Sometimes I write poetry.
Cold Wash
The washing machine shudders across the floor,
inch by inch, sounds like a jet engine.
You’d think such force would rocket
the foaming beast even further.
Even that small step changes its view.
Quiet and resting it sees me,
sitting at the table, forcing sentiment
onto the page. Writing about feelings
that have never moved me.
Walking towards the now silent,
shaken mass, I push it firmly back,
into its place.
Hold on Tight
Daylight filters through rain-dust specks.
Dot to dot, a map of squally days
lit by lighthouse rays,
stretching across an unmade bed.
Reflection of smudged eyes
sit in a face you don’t recognise,
bruised by the battering black,
lack of sleep, words unsaid.
Dreams, tossed under the bows
of last night’s storm,
caught in white linen foam,
splutter in the stuttering light.
Reach out. They will keep you afloat.
Stepping stones for saturated skin
waiting, when you’re ready
to begin – again.
A Clean Start
There’s something stuck
between my teeth,
left over from lunch.
Beef baguette, hand cut
chips and a side of silence.
Roll my tongue around it,
flick from side to side.
This unwelcome playmate
becomes familiar, feels at home.
I should pluck it out.
Before it sinks deeper.
Before the rot sets in.
Batch Number 131115776
They sit in a line, two by two,
homogenous, undressed, stamped.
A reflection of each other.
Waiting to be chosen.
No expectation, no consternation.
They are resigned. Quietly
they wait, only seeing the light
when the box is opened
and one is taken.
Ghost of you
A shock of white hair in the coffee shop
window makes me stop.
Almond slices and cappucino.
You’d pass me the lifestyle pages.
Latest interiors, famous faces.
We’d eat cake and chat.
I saw your jacket on the park bench,
Tweed and worn, like an old penny.
Imagined it round your shoulders,
once glove-tight but now the fit’s not right.

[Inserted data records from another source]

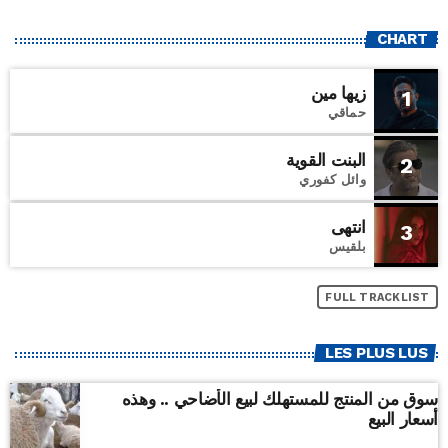
CHART
زيها مين
1
حماقي
البنت القوية
2
وائل كفوري
انتهى
3
بلقيس
FULL TRACKLIST
LES PLUS LUS
سوق من المنتج للمستهلك لبيع الأضاحي .. وهذه
أسعار البيع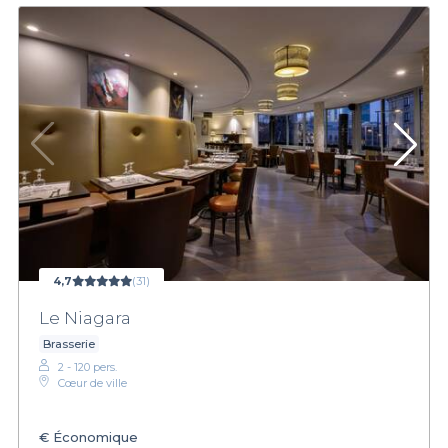
4,7
(31)
Le Niagara
Brasserie
2 - 120 pers.
Cœur de ville
€
Économique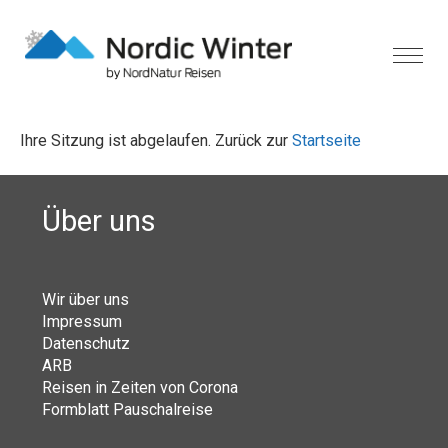
Ihre Sitzung ist abgelaufen. Zurück zur
Startseite
Über uns
Wir über uns
Impressum
Datenschutz
ARB
Reisen in Zeiten von Corona
Formblatt Pauschalreise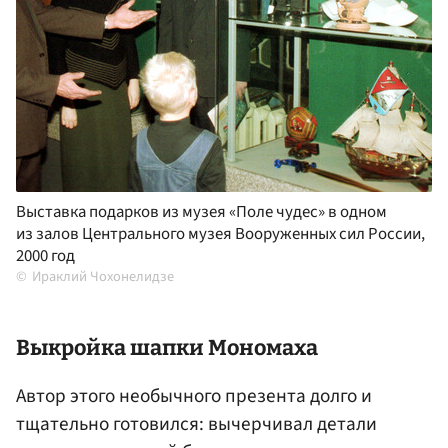
Выставка подарков из музея «Поле чудес» в одном
из залов Центрального музея Вооруженных сил России,
2000 год
Ираклий Чохонелидзе
Выкройка шапки Мономаха
Автор этого необычного презента долго и
тщательно готовился: вычерчивал детали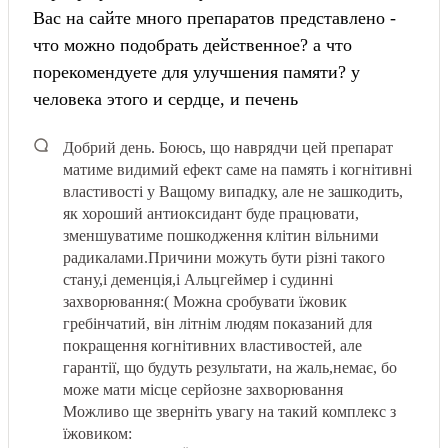
Вас на сайте много препаратов представлено -
что можно подобрать действенное? а что
порекомендуете для улучшения памяти? у
человека этого и сердце, и печень
Добрий день.
Боюсь, що наврядчи цей препарат
матиме видимий ефект саме на память і когнітивні
властивості у Ващому випадку, але не зашкодить,
як хороший антиоксидант буде працювати,
зменшуватиме пошкодження клітин вільними
радикалами.
Причини можуть бути різні такого
стану,і деменція,і Альцгеймер і судинні
захворювання:( Можна сробувати їжовик
гребінчатий, він літнім людям показаний для
покращення когнітивних властивостей, але
гарантії, що будуть результати, на жаль,немає, бо
може мати місце серйозне захворювання
Можливо ще зверніть увагу на такий комплекс з
їжовиком: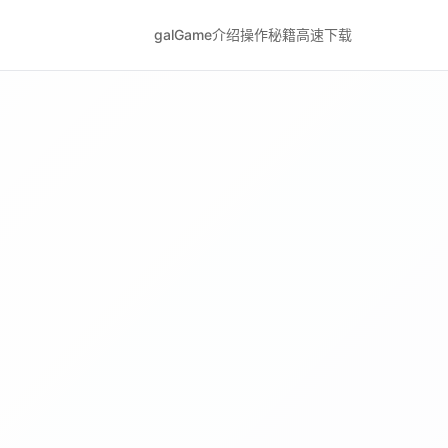
galGame介绍
操作秘籍
高速下载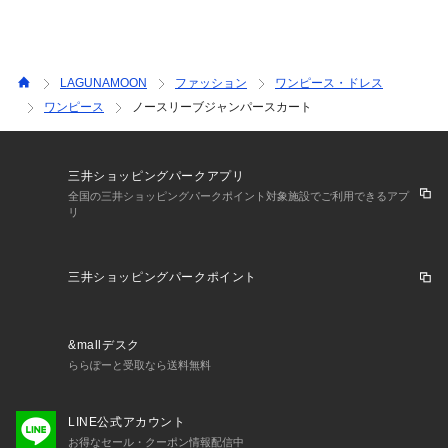
LAGUNAMOON
ファッション
ワンピース・ドレス
ワンピース
ノースリーブジャンパースカート
三井ショッピングパークアプリ
全国の三井ショッピングパークポイント対象施設でご利用できるアプ
リ
三井ショッピングパークポイント
&mallデスク
ららぽーと受取なら送料無料
LINE公式アカウント
お得なセール・クーポン情報配信中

I heard you on the bus calling my name,
As I reached my stop, I turned to look,
thought I saw the crook of your walking stick.
I passed your front door, now black,
not blue. Was it you, standing in the path?
Shaded my eyes to block the sun,
but you turned and walked inside.
Waste Disposal
She stands on the pavement,
disorientated, an aberration.
Silks and linen, cocktails
with friends, Sex on the Beach,
dinners for two, gone.
Mottled. Closed,
hides walnut veneer,
scratched and warped.
Sagging shelves.
Replaced
by something cheaper,
gloss white.
MDF and chipboard.
Disposable.
DNA
Remember, you have Scot’s blood.
She wiped my tears; Grazed knees,
unkind words, no longer heard.
Wrapped in a helix of strength
and pride. Bound inside by warrior
chromosomes. Genome handed
down from Asleifsson, ‘last great Viking’,
to Gunn Clan chieftains of Caithness,
across bloodied fields
and marriage beds.
Ek ken fra Noregi, fra vikingr,
fra drengr, Gunnar.
Brave soldier.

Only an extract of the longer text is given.